- [Transcribed page contents]
________________________

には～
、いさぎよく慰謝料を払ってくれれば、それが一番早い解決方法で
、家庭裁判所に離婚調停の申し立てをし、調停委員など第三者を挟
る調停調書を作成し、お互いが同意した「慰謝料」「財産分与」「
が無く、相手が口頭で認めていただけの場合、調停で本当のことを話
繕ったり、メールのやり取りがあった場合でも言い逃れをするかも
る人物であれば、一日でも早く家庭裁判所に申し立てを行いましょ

________________________

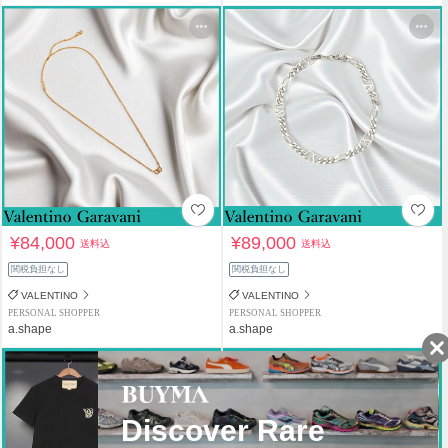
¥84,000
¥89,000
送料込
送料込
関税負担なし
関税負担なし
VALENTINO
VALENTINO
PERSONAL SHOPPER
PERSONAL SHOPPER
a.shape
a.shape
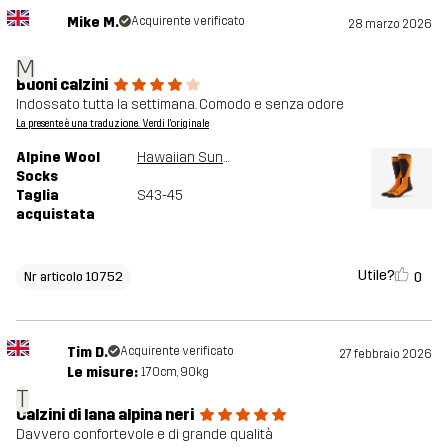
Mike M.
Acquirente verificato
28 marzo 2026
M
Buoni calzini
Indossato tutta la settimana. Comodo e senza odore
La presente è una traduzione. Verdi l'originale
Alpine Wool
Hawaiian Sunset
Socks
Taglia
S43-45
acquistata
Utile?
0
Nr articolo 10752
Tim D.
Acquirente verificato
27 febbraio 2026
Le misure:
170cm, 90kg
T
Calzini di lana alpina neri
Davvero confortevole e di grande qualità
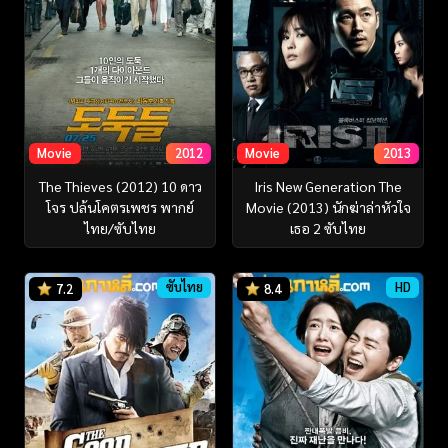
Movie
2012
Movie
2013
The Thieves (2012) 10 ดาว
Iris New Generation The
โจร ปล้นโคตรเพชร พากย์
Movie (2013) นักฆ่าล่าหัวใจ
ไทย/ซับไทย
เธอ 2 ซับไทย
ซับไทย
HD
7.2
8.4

________________________

- [Task goal] Pictures in the entries do not go into the copy. Print only the lines starting at the one containing "La presente è" and ending at the one containing "เธอ 2 ซับไทย", exactly as they appear.

- [Output of the exercise]
La presente è una traduzione. Verdi l'originale
Alpine Wool
Hawaiian Sunset
Socks
Taglia
S43-45
acquistata
Utile?
0
Nr articolo 10752
Tim D.
Acquirente verificato
27 febbraio 2026
Le misure:
170cm, 90kg
T
Calzini di lana alpina neri
Davvero confortevole e di grande qualità
Movie
2012
Movie
2013
The Thieves (2012) 10 ดาว
Iris New Generation The
โจร ปล้นโคตรเพชร พากย์
Movie (2013) นักฆ่าล่าหัวใจ
ไทย/ซับไทย
เธอ 2 ซับไทย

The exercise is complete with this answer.